The relevant standpoint being that of a Professor of useless shit. Still, there was a time when people like Veena Das or Gayatri Spivak or Dipshit Chuckrafuckoff were useful because they appeared Lefty but were actually no such thing. If they were able to emigrate to greener pastures, well and good.  

 Go quotes Said & Dipshit at the beginning of this chapter-

Without significant exception the universalizing discourses of modern Europe and the United States assume the silence, willing or otherwise, of the non-European world.

This wasn't the case. Europeans went to foreign countries and learned their languages from natives. They translated the classic works in those languages into their own tongues. Explorers used native guides. Plenty of talking occurred. Speaking generally, the 'emic' native's opinions were deferred to though at a certain point- e.g. with Sanskrit in Germany- European scholars went their own way because 'critical mass' had been achieved.  

There is incorporation; there is inclusion, there is direct rule, there is coercion.

Said's Egypt had a 'veiled protectorate' for about forty years. His Palestine was a British mandate for about thirty years. Plenty of dialogue occurred between 'natives' and the Imperial power.  

But there is only infrequently an acknowledgement that the colonized people should be heard from, their ideas known. Edward Said, Culture and Imperialism, 

No. There was always an acknowledgment that the smarter or more influential natives be heard from and coopted as far as possible. Said studied Literature. He didn't know shit about History or Politics or Economics.  

For generations now, philosophers and thinkers who shape the nature of social science have produced theories that embrace the entirety of humanity.

Not in Europe where a clear distinction was made between 'Christendom' and the howling heathens found on other continents. Marx, it must be said, was influenced by the Chartist leader, Ernest Jones, who had been brought up in Germany. This led to his coming to think of his theory as having universal application. 

As we will know, these statements have been produced in relative, and sometimes absolute, ignorance of the majority of humankind—that is, those living in non-Western cultures. […]

Not in the London of Jones and Marx.
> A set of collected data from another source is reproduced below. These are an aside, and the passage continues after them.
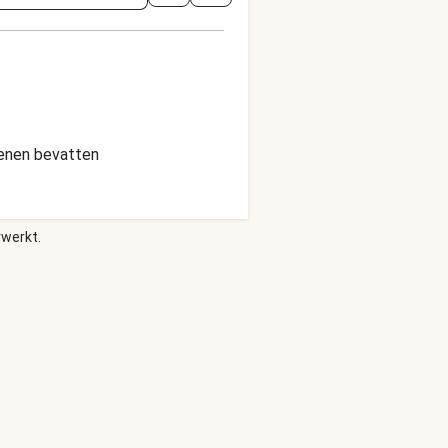
genen bevatten
rwerkt.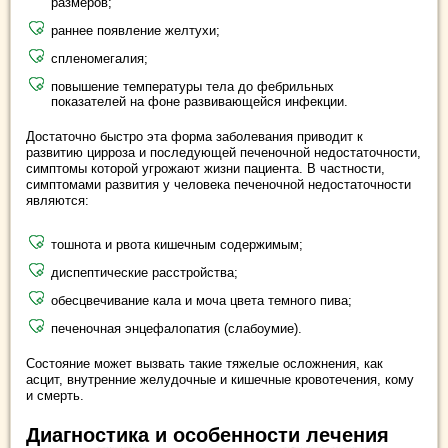
размеров;
раннее появление желтухи;
спленомегалия;
повышение температуры тела до фебрильных
показателей на фоне развивающейся инфекции.
Достаточно быстро эта форма заболевания приводит к
развитию цирроза и последующей печеночной недостаточности,
симптомы которой угрожают жизни пациента. В частности,
симптомами развития у человека печеночной недостаточности
являются:
тошнота и рвота кишечным содержимым;
диспептические расстройства;
обесцвечивание кала и моча цвета темного пива;
печеночная энцефалопатия (слабоумие).
Состояние может вызвать такие тяжелые осложнения, как
асцит, внутренние желудочные и кишечные кровотечения, кому
и смерть.
Диагностика и особенности лечения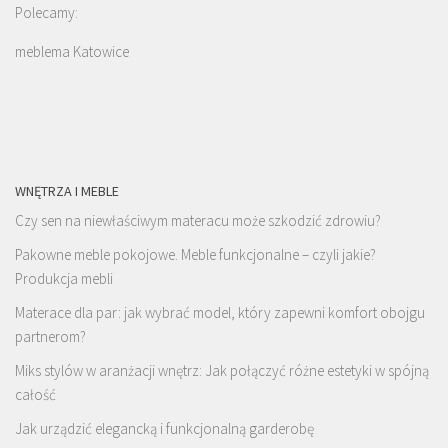
Polecamy:
meblema Katowice
WNĘTRZA I MEBLE
Czy sen na niewłaściwym materacu może szkodzić zdrowiu?
Pakowne meble pokojowe. Meble funkcjonalne – czyli jakie?
Produkcja mebli
Materace dla par: jak wybrać model, który zapewni komfort obojgu
partnerom?
Miks stylów w aranżacji wnętrz: Jak połączyć różne estetyki w spójną
całość
Jak urządzić elegancką i funkcjonalną garderobę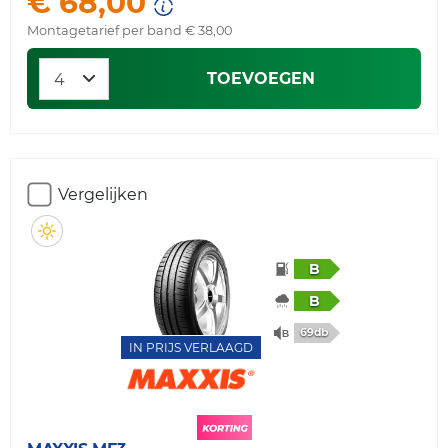
€ 68,00
Montagetarief per band € 38,00
TOEVOEGEN
Vergelijken
B
B
69db
IN PRIJS VERLAAGD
If you wanted to know about India or Africa, you could find an Indian or an African in your neighborhood who could explain things to you.  

The everyday paradox of third-world social science is that we find these theories, in spite of their ignorance of ‘us’, eminently useful in understanding our societies?

Because, au fond, everything is about economics which features objective functions which can be maximized or minimized.  

What allowed the modern European sages to develop such clairvoyance with regard to societies of which they were empirically ignorant?

Mathematical economics and Statistics.  

Why cannot we, once again, return the gaze? Dipesh Chakrabarty, Provincializing Europe, 

Mahalanobis was Bengali, just like Dipshit. He set up the Indian Statistical Institute- the only 'third world' institution which was directly copied by a Western University. Plenty of smart Bengalis have 'returned the gaze' of the West- to the West's great profit. 

Julian Go's fundamental mistake is to think that 'Postcolonial thought is the intellectual equivalent of the anticolonial movements of the twentieth century that birthed it.

This isn't the case. Postcolonial thought was and is the thought of the people who took over the administration of the countries which ceased to be colonies. It has nothing to do with an academic availability cascade some Professors of useless shite used to gain intellectual affirmative action and thus a nice sinecure on a Western campus. 

 Hence the question: How might social theory survive the invasion?

Social theory turned to shit a long time ago. It became adversely selective of cretins who need to be able to gas on about how they are survivors of horrendous epistemic self-abuse and thus should be granted tenure by way of reparation.